Dealing with arguments #1 and #3 first:

In the poster's own words, the GPL

requires only the release of the source code if you receive the software

and indeed you have received it! If a minified form of GPL-licensed code resides on the user's computer memory, they have unambiguously received that code and they are entitled to receive the source code, i.e., whatever is the "preferred form for making modifications to it".

The minified code is certainly not the source code. The first sentence of section 1 of the GPLv3 says

The “source code” for a work means the preferred form of the work for making modifications to it. “Object code” means any non-source form of a work.

The case they describe is unambiguously distribution, and material being distributed is not source code as the GPL defines it, so it must come with corresponding source.

And with less certainty, argument #2:

What is less clear is how much code needs to be shared under the GPL. Certainly the app's author is responsible for making sure the user can get the source code for Stockfish itself. The author is also responsible for sharing under the GPL the source form of any code that forms a derivative work with the GPL engine. Any material that is a separate work under copyright law does not need to be under the GPL nor have corresponding source. The conditions under which some code forms a new derivative with a library can be unclear, and can vary by jurisdiction and specific technical process.

If the code is all minified together in a single file, I'd say there's a strong argument to be made that it's a derivative work. However, running Stockfish on a separate process (as a Web Worker, perhaps) helps the argument that it's a separate program.

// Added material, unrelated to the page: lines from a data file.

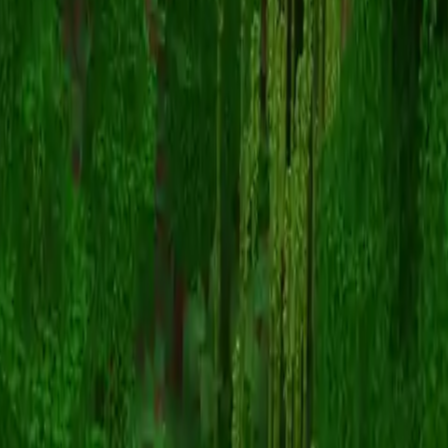
corentinkiller
Voltar para skins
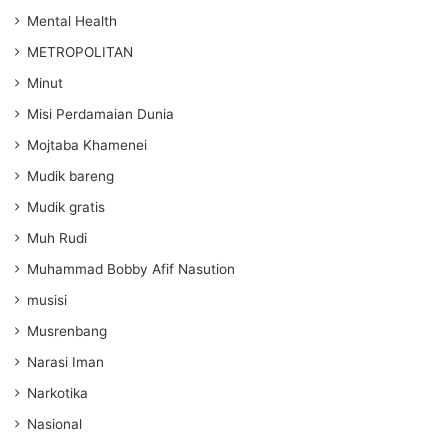
Mental Health
METROPOLITAN
Minut
Misi Perdamaian Dunia
Mojtaba Khamenei
Mudik bareng
Mudik gratis
Muh Rudi
Muhammad Bobby Afif Nasution
musisi
Musrenbang
Narasi Iman
Narkotika
Nasional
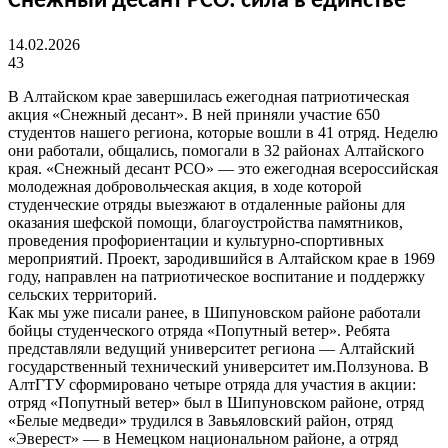
Снежный десант РСО: сила в единстве
14.02.2026
43
В Алтайском крае завершилась ежегодная патриотическая
акция «Снежный десант». В ней приняли участие 650
студентов нашего региона, которые вошли в 41 отряд. Неделю
они работали, общались, помогали в 32 районах Алтайского
края. «Снежный десант РСО» — это ежегодная всероссийская
молодежная добровольческая акция, в ходе которой
студенческие отряды выезжают в отдаленные районы для
оказания шефской помощи, благоустройства памятников,
проведения профориентации и культурно-спортивных
мероприятий. Проект, зародившийся в Алтайском крае в 1969
году, направлен на патриотическое воспитание и поддержку
сельских территорий.
Как мы уже писали ранее, в Шипуновском районе работали
бойцы студенческого отряда «Попутный ветер». Ребята
представляли ведущий университет региона — Алтайский
государственный технический университет им.Ползунова. В
АлтГТУ сформировано четыре отряда для участия в акции:
отряд «Попутный ветер» был в Шипуновском районе, отряд
«Белые медведи» трудился в Завьяловский район, отряд
«Эверест» — в Немецком национальном районе, а отряд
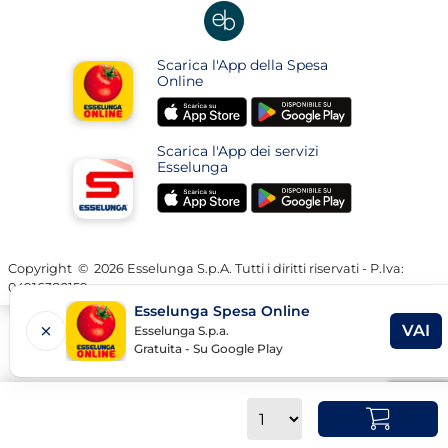
pagina
pagina
una
pagina
nuova
apre
Scarica l'App della Spesa
pagina
in
Online
una
apre
apre
nuova
in
in
pagina
Scarica l'App dei servizi
una
una
Esselunga
nuova
nuova
apre
apre
pagina
pagina
in
in
una
una
nuova
nuova
Copyright
©
2026 Esselunga S.p.A. Tutti i diritti riservati - P.Iva:
04916380159
pagina
pagina
Esselunga Spesa Online
VAI
Esselunga S.p.a.
AP
Gratuita - Su Google Play
LIN
IN
Quantità
UN
NU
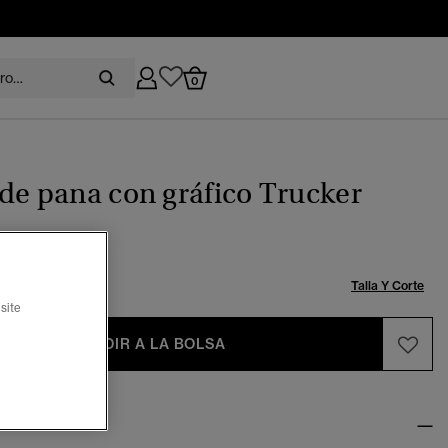
0
de pana con gráfico Trucker
Talla:
Talla Y Corte
site
AÑADIR A LA BOLSA
ditor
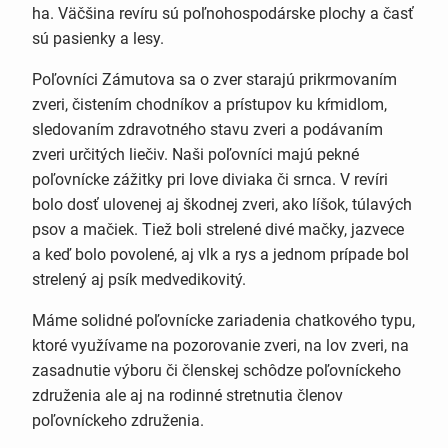
ha. Väčšina revíru sú poľnohospodárske plochy a časť
sú pasienky a lesy.
Poľovníci Zámutova sa o zver starajú prikrmovaním
zveri, čistením chodníkov a prístupov ku kŕmidlom,
sledovaním zdravotného stavu zveri a podávaním
zveri určitých liečiv. Naši poľovníci majú pekné
poľovnícke zážitky pri love diviaka či srnca. V revíri
bolo dosť ulovenej aj škodnej zveri, ako líšok, túlavých
psov a mačiek. Tiež boli strelené divé mačky, jazvece
a keď bolo povolené, aj vlk a rys a jednom prípade bol
strelený aj psík medvedikovitý.
Máme solidné poľovnícke zariadenia chatkového typu,
ktoré využívame na pozorovanie zveri, na lov zveri, na
zasadnutie výboru či členskej schôdze poľovníckeho
združenia ale aj na rodinné stretnutia členov
poľovníckeho združenia.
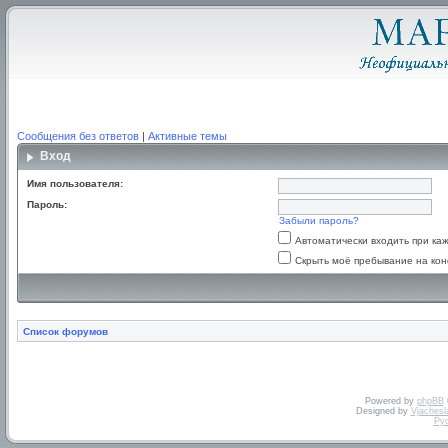
Сообщения без ответов
|
Активные темы
Вход
Имя пользователя:
Пароль:
Забыли пароль?
Автоматически входить при к
Скрыть моё пребывание на кон
Список форумов
Powered by
phpBB
Designed by
Vjachesl
Ру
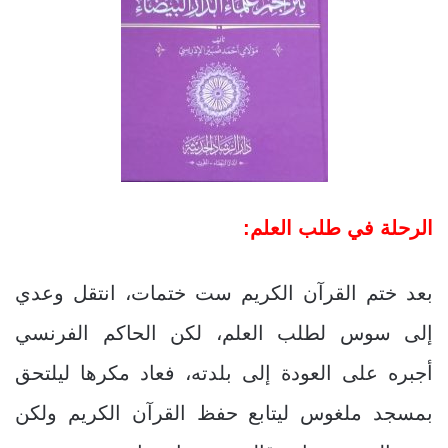
الرحلة في طلب العلم:
بعد ختم القرآن الكريم ست ختمات، انتقل وعدي
إلى سوس لطلب العلم، لكن الحاكم الفرنسي
أجبره على العودة إلى بلدته، فعاد مكرها ليلتحق
بمسجد ملغوس ليتابع حفظ القرآن الكريم ولكن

In particular, chess programs can use the Universal Chess Interface (UCI) to communicate moves, which allows logical components to be strongly decoupled from UI components. The use of UCI is probably not inherently sufficient to prove the separation of works -- i.e., if I consider the question, "Can two pieces of code which communicate through UCI ever possibly be arranged to force them to be a single work under copyright?" from an adversarial perspective, I must admit my answer is, "Yes, such configurations exist" -- but the use of a standard interface surely strengthens the argument for separation considerably.

So, in general, there is an open question, for me, of how much needs to be provided because it forms a combined work that resides in the user's memory. The amount of distributed GPL material is clearly nonzero, but it may (or may not) extend beyond Stockfish itself.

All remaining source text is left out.